▸ Required action
Without any of the pictures, transcribe all the lines below exactly.

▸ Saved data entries
>>>>>
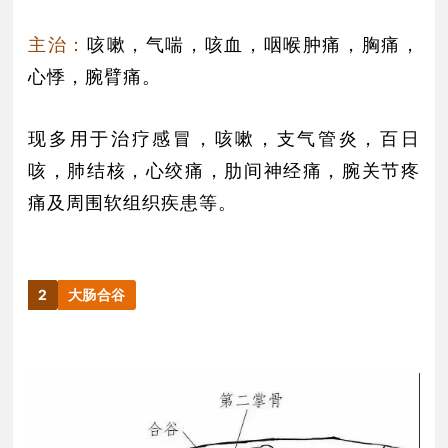
主治：
咳嗽，气喘，咳血，咽喉肿痛，胸痛，
心悸，腕臂痛。
现多用于治疗感冒，咳嗽，支气管炎，百日
咳，肺结核，心绞痛，肋间神经痛，腕关节疼
痛及周围软组织疾患等。
2
大肠合谷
<<<<<
▸ Output of the task
主治：
咳嗽，气喘，咳血，咽喉肿痛，胸痛，
心悸，腕臂痛。
现多用于治疗感冒，咳嗽，支气管炎，百日
咳，肺结核，心绞痛，肋间神经痛，腕关节疼
痛及周围软组织疾患等。
2
大肠合谷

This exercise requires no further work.